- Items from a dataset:
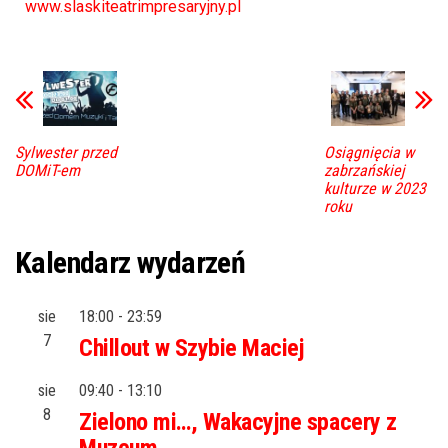
www.slaskiteatrimpresaryjny.pl
Sylwester przed
Osiągnięcia w
DOMiT-em
zabrzańskiej
kulturze w 2023
roku
Kalendarz wydarzeń
sie
18:00
-
23:59
7
Chillout w Szybie Maciej
sie
09:40
-
13:10
8
Zielono mi…, Wakacyjne spacery z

- WHAT IS EXPECTED:
The records are to be returned verbatim. Skip any picture they contain.

- RESPONSE FOR THIS EXERCISE:
www.slaskiteatrimpresaryjny.pl
Sylwester przed
Osiągnięcia w
DOMiT-em
zabrzańskiej
kulturze w 2023
roku
Kalendarz wydarzeń
sie
18:00
-
23:59
7
Chillout w Szybie Maciej
sie
09:40
-
13:10
8
Zielono mi…, Wakacyjne spacery z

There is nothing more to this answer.